The people shuffle along, shoeless, ready for their full-body check. Their belongings have been taken from them. If they question any part of this, in any way, they are quickly removed and taken to an undisclosed location.
No, it’s not prison — it’s the security check at your local airport. Why do we stand for it?
The Transportation Security Administration was established in the wake of 9/11, when Congress passed the Aviation and Transportation Security Act. Before that, private security agencies hired by the airlines handled security at the airports.
After the attacks, people demanded the government “do something” — and “something” is exactly what it did: It took over the role of airport security and bloated it to its current size, with more than 50,000 employees and a budget of more than $7 billion.
It’s now fully 18 years after 9/11. Perhaps it’s time to rethink our airport-security system and realize that what we implemented in our most fearful moments no longer serves us well.
For one thing, it doesn’t seem to work.
Internal investigations of the TSA consistently find that it routinely misses more than half — and sometimes as much as 95 percent — of explosives and weapons in undercover tests. These kinds of numbers should be extremely concerning to anyone worried about security at our airports.
Then there are the real misses: Just this year, a woman passed through TSA’s security at Hartsfield-Jackson Atlanta International Airport with a gun in her carry-on bag.

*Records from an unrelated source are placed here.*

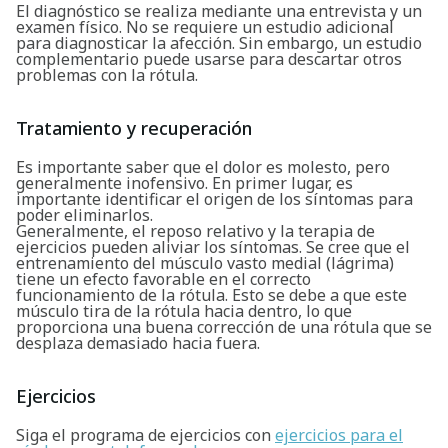
El diagnóstico se realiza mediante una entrevista y un
examen físico. No se requiere un estudio adicional
para diagnosticar la afección. Sin embargo, un estudio
complementario puede usarse para descartar otros
problemas con la rótula.
Buscar
Tratamiento y recuperación
Es importante saber que el dolor es molesto, pero
generalmente inofensivo. En primer lugar, es
importante identificar el origen de los síntomas para
poder eliminarlos.
Generalmente, el reposo relativo y la terapia de
ejercicios pueden aliviar los síntomas. Se cree que el
entrenamiento del músculo vasto medial (lágrima)
tiene un efecto favorable en el correcto
funcionamiento de la rótula. Esto se debe a que este
músculo tira de la rótula hacia dentro, lo que
proporciona una buena corrección de una rótula que se
desplaza demasiado hacia fuera.
Ejercicios
Siga el programa de ejercicios con
ejercicios para el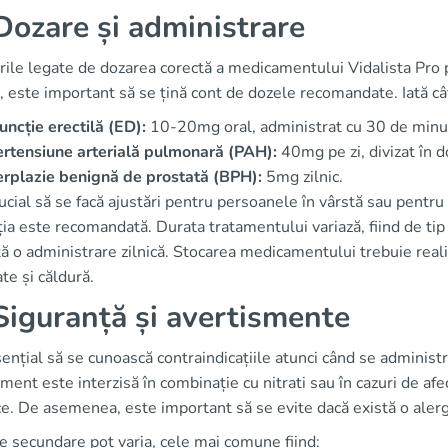
ozare și administrare
rile legate de dozarea corectă a medicamentului Vidalista Pro p
 este important să se țină cont de dozele recomandate. Iată cât
uncție erectilă (ED):
10-20mg oral, administrat cu 30 de minute
rtensiune arterială pulmonară (PAH):
40mg pe zi, divizat în d
rplazie benignă de prostată (BPH):
5mg zilnic.
ucial să se facă ajustări pentru persoanele în vârstă sau pentru
ia este recomandată. Durata tratamentului variază, fiind de tip
ă o administrare zilnică. Stocarea medicamentului trebuie real
te și căldură.
iguranță și avertismente
ențial să se cunoască contraindicațiile atunci când se administr
ent este interzisă în combinație cu nitrati sau în cazuri de afe
e. De asemenea, este important să se evite dacă există o alergi
e secundare pot varia, cele mai comune fiind: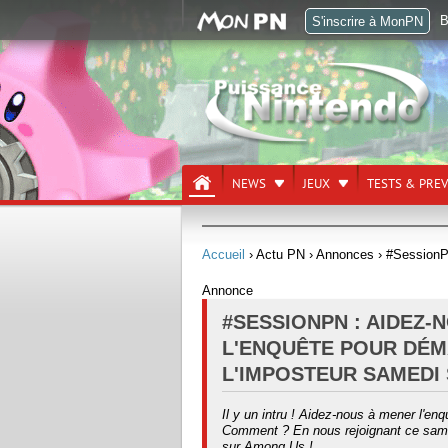
B
S'inscrire à MonPN
NEWS
JEUX
TESTS & PRE
Accueil
› Actu PN
› Annonces
› #SessionP
Annonce
#SESSIONPN : AIDEZ-
L'ENQUÊTE POUR DÉ
L'IMPOSTEUR SAMEDI
Il y un intru ! Aidez-nous à mener l'en
Comment ? En nous rejoignant ce same
sur Among Us !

She flew to Tokyo, Japan, where the gun was then discovered.
That’s just one we know about. How many other times has this happened and no one reported they had flown with their weapon?
Yet the TSA is frequently concerning itself with nonsense. In late August, its Twitter account let a traveler know that a souvenir “thermal detonator” soda bottle purchased at Disneyland’s Star Wars: Galaxy Edge wouldn’t be allowed in checked or carry-on bags because “replica and inert explosives” are not allowed.
That quickly triggered comments noting not only that there can’t be a replica of something fictional but also that people had already traveled with these items in their luggage. Under pressure, the TSA reversed itself.
Everyone has a story of TSA insanity. My husband once had to dump his hummus snack because agents ruled it a liquid. It is not a liquid.
When my daughter was 5, she had her hands swabbed for bomb residue. I have to remember to carry socks in my handbag on summer trips, lest I end up having to walk barefoot through the scanner because the full-body scanners, nicknamed “the naked scanners,” somehow can’t scan through shoes.
Agents take away lighters, despite the fact that the “shoe bomber,” Richard Reid, used matches. — and matches, inexplicably, are still allowed. Confiscation bins at airports are overflowing with nail clippers and sunblock. It makes no sense.